*** Opening of SUPPLIED DATA ***

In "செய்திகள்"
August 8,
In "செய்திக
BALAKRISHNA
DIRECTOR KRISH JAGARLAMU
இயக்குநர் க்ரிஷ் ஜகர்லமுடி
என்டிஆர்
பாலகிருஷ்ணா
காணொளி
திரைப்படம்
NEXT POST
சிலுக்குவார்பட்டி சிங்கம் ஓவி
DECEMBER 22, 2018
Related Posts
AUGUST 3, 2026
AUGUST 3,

*** Close of SUPPLIED DATA ***

Once you reach the line that contains "பாலகிருஷ்ணா", print it and every line after it exactly as written, stopping at the last line of the records and adding nothing.

THE ANSWER:
பாலகிருஷ்ணா
காணொளி
திரைப்படம்
NEXT POST
சிலுக்குவார்பட்டி சிங்கம் ஓவி
DECEMBER 22, 2018
Related Posts
AUGUST 3, 2026
AUGUST 3,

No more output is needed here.